From mboxrd@z Thu Jan  1 00:00:00 1970
Return-Path: <linux-fsdevel-owner@kernel.org>
X-Spam-Checker-Version: SpamAssassin 3.4.0 (2014-02-07) on
	aws-us-west-2-korg-lkml-1.web.codeaurora.org
X-Spam-Level: 
X-Spam-Status: No, score=-3.7 required=3.0 tests=BAYES_00,
	HEADER_FROM_DIFFERENT_DOMAINS,MAILING_LIST_MULTI,SPF_HELO_NONE,SPF_PASS,
	UNPARSEABLE_RELAY,URIBL_BLOCKED autolearn=no autolearn_force=no version=3.4.0
Received: from mail.kernel.org (mail.kernel.org [198.145.29.99])
	by smtp.lore.kernel.org (Postfix) with ESMTP id 88421C433DB
	for <linux-fsdevel@archiver.kernel.org>; Thu, 21 Jan 2021 19:32:01 +0000 (UTC)
Received: from vger.kernel.org (vger.kernel.org [23.128.96.18])
	by mail.kernel.org (Postfix) with ESMTP id 5888423A33
	for <linux-fsdevel@archiver.kernel.org>; Thu, 21 Jan 2021 19:32:01 +0000 (UTC)
Received: (majordomo@vger.kernel.org) by vger.kernel.org via listexpand
        id S1726448AbhAUTbs (ORCPT
        <rfc822;linux-fsdevel@archiver.kernel.org>);
        Thu, 21 Jan 2021 14:31:48 -0500
Received: from lindbergh.monkeyblade.net ([23.128.96.19]:55662 "EHLO
        lindbergh.monkeyblade.net" rhost-flags-OK-OK-OK-OK) by vger.kernel.org
        with ESMTP id S1726398AbhAUTFG (ORCPT
        <rfc822;linux-fsdevel@vger.kernel.org>);
        Thu, 21 Jan 2021 14:05:06 -0500
Received: from bhuna.collabora.co.uk (bhuna.collabora.co.uk [IPv6:2a00:1098:0:82:1000:25:2eeb:e3e3])
        by lindbergh.monkeyblade.net (Postfix) with ESMTPS id 451AEC061786
        for <linux-fsdevel@vger.kernel.org>; Thu, 21 Jan 2021 10:56:21 -0800 (PST)
Received: from [127.0.0.1] (localhost [127.0.0.1])
        (Authenticated sender: krisman)
        with ESMTPSA id 3C4581F45F40
From:   Gabriel Krisman Bertazi <krisman@collabora.com>
To:     Jan Kara <jack@suse.cz>
Cc:     tytso@mit.edu, jack@suse.com, viro@zeniv.linux.org.uk,
        amir73il@gmail.com, dhowells@redhat.com, david@fromorbit.com,
        darrick.wong@oracle.com, khazhy@google.com,
        linux-fsdevel@vger.kernel.org, kernel@collabora.com
Subject: Re: [RFC] Filesystem error notifications proposal
Organization: Collabora
References: <87lfcne59g.fsf@collabora.com>
        <20210121114453.GD24063@quack2.suse.cz>
Date:   Thu, 21 Jan 2021 15:56:12 -0300
In-Reply-To: <20210121114453.GD24063@quack2.suse.cz> (Jan Kara's message of
        "Thu, 21 Jan 2021 12:44:53 +0100")
Message-ID: <87a6t2dsqb.fsf@collabora.com>
User-Agent: Gnus/5.13 (Gnus v5.13) Emacs/27.1 (gnu/linux)
MIME-Version: 1.0
Content-Type: text/plain
Precedence: bulk
List-ID: <linux-fsdevel.vger.kernel.org>
X-Mailing-List: linux-fsdevel@vger.kernel.org

Jan Kara <jack@suse.cz> writes:
> On Wed 20-01-21 17:13:15, Gabriel Krisman Bertazi wrote:
>>   fanotify is based on fsnotify, and the infrastructure for the
>>   visibility semantics is mostly implemented by fsnotify itself.  It
>>   would be possible to make error notifications a new mechanism on top
>>   of fsnotify, without modifying fanotify, but that would require
>>   exposing a very similar interface to userspace, new system calls, and
>>   that doesn't seem justifiable since we can extend fanotify syscalls
>>   without ABI breakage.
>
> I agree fanotify could be used for propagating the error information from
> kernel to userspace.
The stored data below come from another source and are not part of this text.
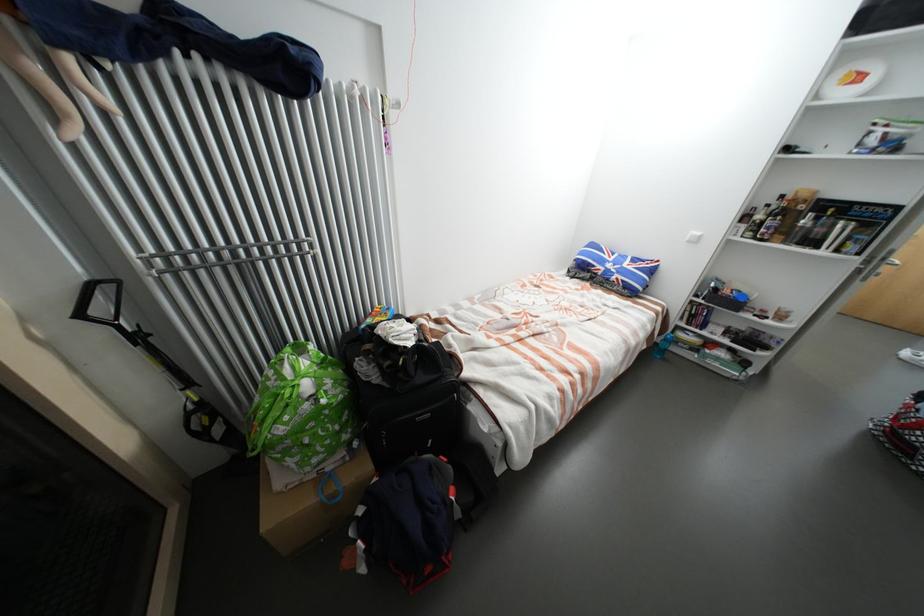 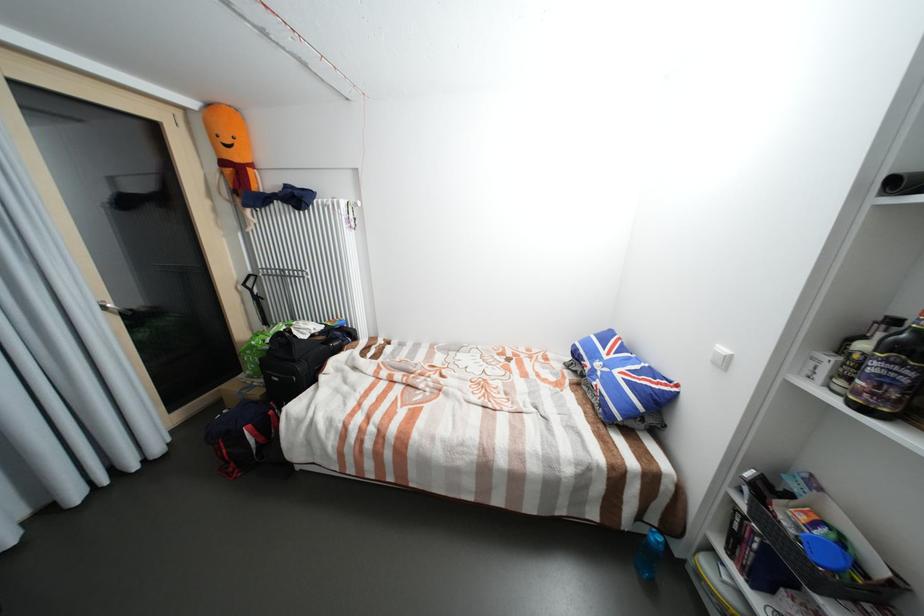 The point at (617, 261) is marked in the first image. Where is the corresponding point in the second image?

(613, 358) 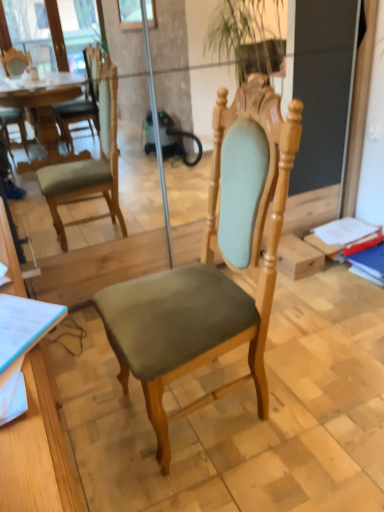 Question: Is wooden desk at lower left outside matte green fabric chair at center?

Choices:
 (A) yes
 (B) no

Answer: (A)

Question: Is wooden desk at lower left positioned behind matte green fabric chair at center?

Choices:
 (A) yes
 (B) no

Answer: (B)

Question: From a real-world perspective, is wooden desk at lower left on top of matte green fabric chair at center?

Choices:
 (A) no
 (B) yes

Answer: (A)

Question: From the image's perspective, is wooden desk at lower left on top of matte green fabric chair at center?

Choices:
 (A) no
 (B) yes

Answer: (A)

Question: Considering the relative sizes of wooden desk at lower left and matte green fabric chair at center in the image provided, is wooden desk at lower left taller than matte green fabric chair at center?

Choices:
 (A) no
 (B) yes

Answer: (A)

Question: Is wooden desk at lower left closer to camera compared to matte green fabric chair at center?

Choices:
 (A) no
 (B) yes

Answer: (B)

Question: Is matte green fabric chair at center located outside wooden desk at lower left?

Choices:
 (A) yes
 (B) no

Answer: (A)

Question: Could you tell me if matte green fabric chair at center is turned towards wooden desk at lower left?

Choices:
 (A) yes
 (B) no

Answer: (A)

Question: Does matte green fabric chair at center have a greater width compared to wooden desk at lower left?

Choices:
 (A) no
 (B) yes

Answer: (B)

Question: Would you say matte green fabric chair at center is a long distance from wooden desk at lower left?

Choices:
 (A) no
 (B) yes

Answer: (A)

Question: From the image's perspective, is matte green fabric chair at center located beneath wooden desk at lower left?

Choices:
 (A) yes
 (B) no

Answer: (B)

Question: From a real-world perspective, is matte green fabric chair at center under wooden desk at lower left?

Choices:
 (A) yes
 (B) no

Answer: (B)

Question: From the image's perspective, is wooden desk at lower left positioned above or below matte green fabric chair at center?

Choices:
 (A) below
 (B) above

Answer: (A)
But before we go to design how exactly the events
> should look like, I'd like to hear a usecase (or usecases) for this
> feature. Because the intended use very much determines which information we
> need to propagate to userspace and what flexibility we need there.

Hi Jan,

Thanks for the review.

My user is a cloud provider who wants to monitor several machines,
potentially with several volumes each, for metadata and data corruption
that might require attention from a sysadmin.  They would run a watcher
for each filesystem of each machine and consolidate the information.
Right now, they have a solution in-house to monitor ext4, which
basically exports to userspace any kind of condition that would trigger
one of the ext4_error_* functions.

We need to monitor a bit more than just writeback errors, but that is a
big part of the functionality we want.  We would be interested in
finding out about inode corruption, checksum failures, and read errors
as well.

Khazhy, in Cc, is more familiar with the specific requirements, and
might be able to provide more information on their usage of the existing
solution.

>> 3 Proposal
>> ==========
>> 
>>   The error notification framework is based on fanotify instead of
>>   watch_queue.  It is exposed through a new set of marks FAN_ERROR_*,
>>   exposed through the fanotify_mark(2) API.
>> 
>>   fanotify (fsnotify-based) has the infrastructure in-place to link
>>   notifications happening at filesystem objects to mountpoints and to
>>   filesystems, and already exposes an interface with well defined
>>   semantics of how those are exposed to watchers in different
>>   mountpoints or different subtrees.
>> 
>>   A new message format is exposed, if the user passed
>>   FAN_REPORT_DETAILED_ERROR fanotify_init(2) flag.  FAN_ERROR messages
>>   don't have FID/DFID records.
>
> So this depends on the use case. I can imagine that we could introduce new
> event type FAN_FS_ERROR (like we currently have FAN_MODIFY, FAN_ACCESS,
> FAN_CREATE, ...). This event type would be generated when error happens on
> fs object - we can generate it associated with struct file, struct dentry,
> or only superblock, depending on what information is available at the place
> where fs spots the error. Similarly to how we generate other fsnotify
> events. But here's the usecase question - is there really need for fine
> granularity of error reporting (i.e., someone watching errors only on a
> particular file, or directory)?

My use-case requires only watching an entire filesystem, and not
specific files.  I can imagine a use-case of someone watching a specific
mount point, like an application running inside a container is notified
only of errors in files/directories within that container.

>
> Then we can have FAN_REPORT_DETAILED_ERROR which would add to event more
> information about the error like you write below - although identification
> of the inode / fsid is IMO redundant - you can get all that information
> (and more) from FID / DFID event info entries if you want it.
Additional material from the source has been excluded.